As used herein, "yarns 100" is generic to and inclusive of machine direction yarns 120, cross-machine direction yarns 122 of the first layer 16, as well as machine direction yarns 220 and cross-machine direction yarns 222 of the second layer 18.
The second primary element of the belt 10 is the pattern layer 30. The pattern layer 30 is cast from a resin onto the top of the first layer 16 of the reinforcing structure 12. The pattern layer 30 penetrates the reinforcing structure 12 and is cured into any desired binary pattern by irradiating liquid resin with actinic radiation through a binary mask having opaque sections and transparent sections.
The belt 10 has two opposed surfaces, a web contacting surface 40 disposed on the outwardly facing surface of the pattern layer 30 and an opposed backside 42. The backside 42 of the belt 10 contacts the machinery used during the papermaking operation. Such machinery (not illustrated) includes a vacuum pickup shoe, vacuum box, various rollers, etc.
The belt 10 may further comprise conduits 44 extending from and in fluid communication with the web contacting surface 40 of the belt 10 to the backside 42 of the belt 10. The conduits 44 allow deflection of the cellulosic fibers normal to the plane of the belt 10 during the papermaking operation.
The conduits 44 may be discrete, as shown, if an essentially continuous pattern layer 30 is selected. Alternatively, the pattern layer 30 can be discrete and the conduits 44 may be essentially continuous. Such an arrangement is easily envisioned by one skilled in the art as generally opposite that illustrated in FIG. 1. Such an arrangement, having a discrete pattern layer 30 and an essentially continuous conduit 44, is illustrated in FIG. 4 of the aforementioned U.S. Pat. No. 4,514,345 issued to Johnson et al. and incorporated herein by reference. Of course, it will be recognized by one skilled in the art that any combination of discrete and continuous patterns may be selected as well.

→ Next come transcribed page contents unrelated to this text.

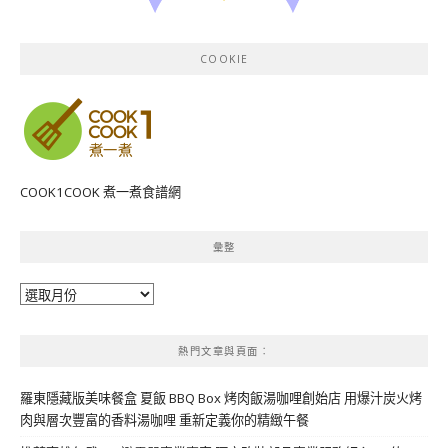
COOKIE
COOK1COOK 煮一煮食譜網
彙整
彙
整
熱門文章與頁面︰
羅東隱藏版美味餐盒 夏飯 BBQ Box 烤肉飯湯咖哩創始店 用爆汁炭火烤
肉與層次豐富的香料湯咖哩 重新定義你的精緻午餐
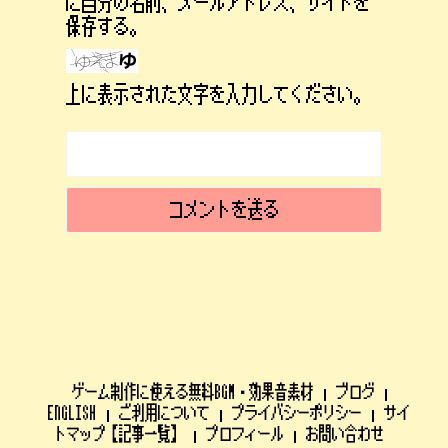
に自分の名前、メールアドレス、サイトを
保存する。
上に表示された文字を入力してください。
ゲーム制作に使える無料BGM・効果音素材
ブログ
ENGLISH
ご利用について
プライバシーポリシー
サイ
トマップ【記事一覧】
プロフィール
お問い合わせ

The pattern layer 30 is cast from photosensitive resin, as described above and in the aforementioned patents incorporated herein by reference. The preferred method for applying the photosensitive resin forming the pattern layer 30 to the reinforcing structure 12 in the desired pattern is to coat the reinforcing layer with the photosensitive resin in a liquid form. Actinic radiation, having an activating wavelength matched to the cure of the resin, illuminates the liquid photosensitive resin through a mask having transparent and opaque regions. The actinic radiation passes through the transparent regions and cures the resin therebelow into the desired pattern. The liquid resin shielded by the opaque regions of the mask is not cured and is washed away, leaving the conduits 44 in the pattern layer 30.

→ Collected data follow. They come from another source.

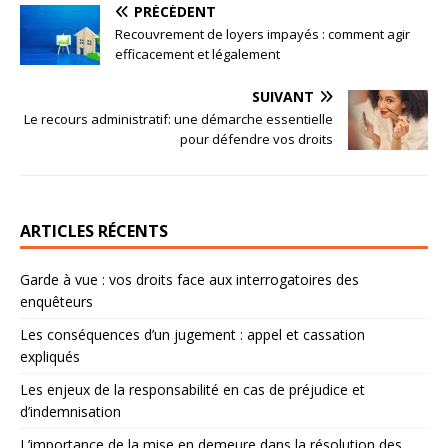
PRÉCÉDENT
Recouvrement de loyers impayés : comment agir
efficacement et légalement
SUIVANT
Le recours administratif: une démarche essentielle
pour défendre vos droits
ARTICLES RÉCENTS
Garde à vue : vos droits face aux interrogatoires des
enquêteurs
Les conséquences d’un jugement : appel et cassation
expliqués
Les enjeux de la responsabilité en cas de préjudice et
d’indemnisation
L’importance de la mise en demeure dans la résolution des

It has been found, as identified in the aforementioned U.S. patent application Ser. No. 07/872,470 filed in the name of Trokhan et al. and incorporated herein by reference, that opaque machine direction yarns 220 or cross-machine direction yarns 222 may be utilized to mask the portion of the reinforcing structure 12 between such machine direction yarns 220 and cross-machine direction yarns 222 and the backside 42 of the belt 10 to create a backside texture. The aforementioned application is incorporated herein by reference for the purpose of illustrating how to incorporate such opaque yarns 220, 222 into a reinforcing structure 12 according to the present invention. The yarns 220, 222 of the second layer 18 may be made opaque by coating the outsides of such yarns 220, 222, adding fillers such as carbon black or titanium dioxide, etc.

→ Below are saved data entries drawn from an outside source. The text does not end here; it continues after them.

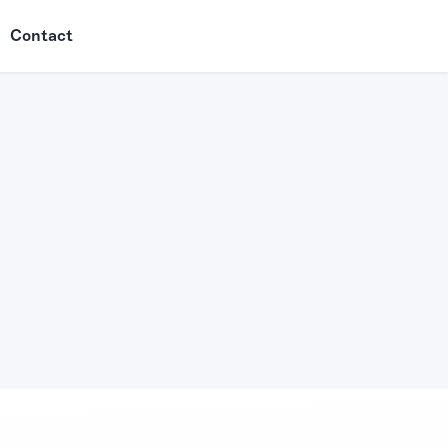
Contact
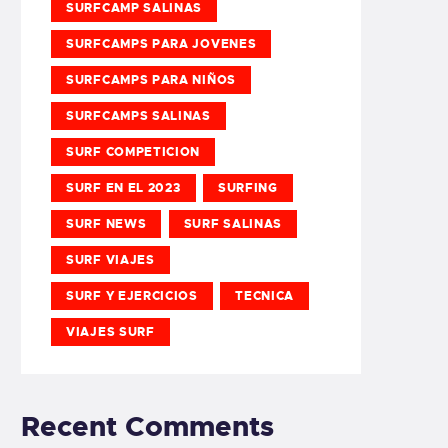
SURFCAMP SALINAS
SURFCAMPS PARA JOVENES
SURFCAMPS PARA NIÑOS
SURFCAMPS SALINAS
SURF COMPETICION
SURF EN EL 2023
SURFING
SURF NEWS
SURF SALINAS
SURF VIAJES
SURF Y EJERCICIOS
TECNICA
VIAJES SURF
Recent Comments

The pattern layer 30 extends from the backside 42 of the second layer 18 of the reinforcing structure 12, outwardly from and beyond the first layer 16 of the reinforcing structure 12. Of course, as discussed more fully below, not all of the pattern layer 30 extends to the outermost plane of the backside 42 of the belt 10. Instead, some portions of the pattern layer 30 do not extend below particular yarns 220, 222 of the second layer 18 of the reinforcing structure 12. The pattern layer 30 also extends beyond and outwardly from the top dead center longitude TDC of the first layer 16 a distance of about 0.002 inches (0.05 millimeter) to about 0.050 inches (1.3 millimeters). The dimension of the pattern layer 30 perpendicular to and beyond the first layer 16 generally increases as the pattern becomes coarser. The distance the pattern layer 30 extends from the top dead center longitude TDC of the first layer 16 is measured from the plane 46 in the first layer 16, furthest from the backside 42 of the second layer 18.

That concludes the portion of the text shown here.